Vos per non magnum vestri mare sanguinis illuc
Cymba tulit nimiis non operosa notis,
Quo nos tam lento sub remigio luctantes
Ducit inexhausti vis male fida freti.
Nos mora, nos longi consumit inertia lethi;
In ludum mortis luxuriemque sumus.
Nos aevo et senio et latis permittimur undis;
Spargimur in casus, porrigimur furiis.
Nos miseri sumus ex amplo spatioque perimus;
In nos inquirunt fata, probantque manus;
Ingenium fati sumus, ambitioque malorum.
Conatus mortis consiliumque sumus.
In vitae multo multae patet area mortis[95]
· · · · · · · ·
Non vitam nobis numerant, quot viximus anni:
Vita brevis nostra est; sit licet acta diu.
Vivere non longum est, quod longam ducere vitam:
Res longa in vita saepe peracta brevi est.
Nec vos tam vitae Deus in compendia misit,
Quam vetuit vestrae plus licuisse neci.
Accedit vitae quicquid decerpitur aevo,
Atque illo brevius, quo citius morimur.

TRANSLATION.

MARTYRS.

Good speed ye made, in sooth, good speed, ye blest,
And by a shorter course won heavenly rest;
Over a narrow sea of your own blood
Death's bark has borne you, by few gales withstood:
While with slow oars we toil the shore to gain,
Through boisterous fury of the boundless main.
We waste with lingering, indolent decay;
We are Death's pastime and his wanton play;
O'er time and age and wide waves we are blown,
Expos'd to furies and to chances thrown.
Wretched in full are we, perish at length;
Fates seek us out, and try on us their strength.
We are Fate's skill, Evils' ambition fine,
Death's utmost effort and deep-plann'd design.
In a long life wide field for Death there lies;
In a short life grand deeds may daze men's eyes.[96]
By years we live we reckon not our life;
Our life is short, with great deeds be it rife.
To spend long years, let not long life be thought;
A long-liv'd deed oft in short life is wrought.
God not so much contracted your life's space,
As order'd Death the sooner to give place.
What earth's life loses, gains the life on high:
By how much sooner, so much less we die.

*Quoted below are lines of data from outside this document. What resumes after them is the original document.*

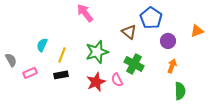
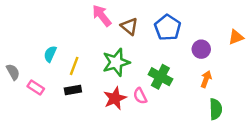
blue pentagon: (151, 18) -> (168, 28), moved
brown triangle: (129, 32) -> (129, 26), moved
pink rectangle: (30, 73) -> (36, 88), turned 56

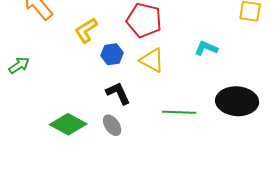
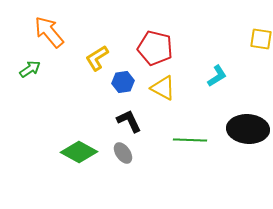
cyan L-shape: (206, 48) -> (217, 76), turned 125
green arrow: (19, 65) -> (30, 69), moved

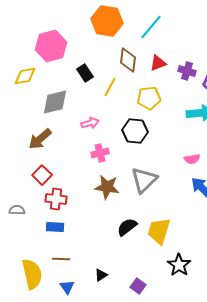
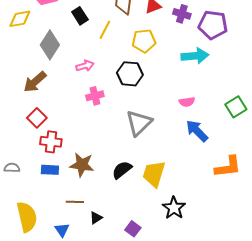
gray diamond: (55, 102) -> (50, 45), turned -44
brown star: (107, 187) -> (82, 165), moved
gray semicircle: (17, 210) -> (12, 168), moved
brown line: (61, 259) -> (75, 202), moved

R. Wi.

SPES.

Spes diva, salve! diva avidam tuo
Necessitatem numine prorogans,
Vindicta fortunae furentis,
Una salus mediis ruinis.
Regina quamvis, tu solium facis
Depressa parvi tecta tugurii;
Surgit jacentes inter; illic
Firma magis tua regna constant.
Cantus catenis, carmina carcere,
Dolore ab ipso gaudiaque exprimis:
Scintilla tu vivis sub imo
Pectoris, haud metuens procellas.
Tu regna servis, copia pauperi,
Victis triumphus, littora naufrago,
Ipsisque damnatis patrona,
Anchora sub medio profundo.
Quin ipse alumnus sum tuus, ubere
Pendens ab isto, et hinc animam traho.
O Diva nutrix, ô foventes
Pande sinus, sitiens laboro.

TRANSLATION.

HOPE.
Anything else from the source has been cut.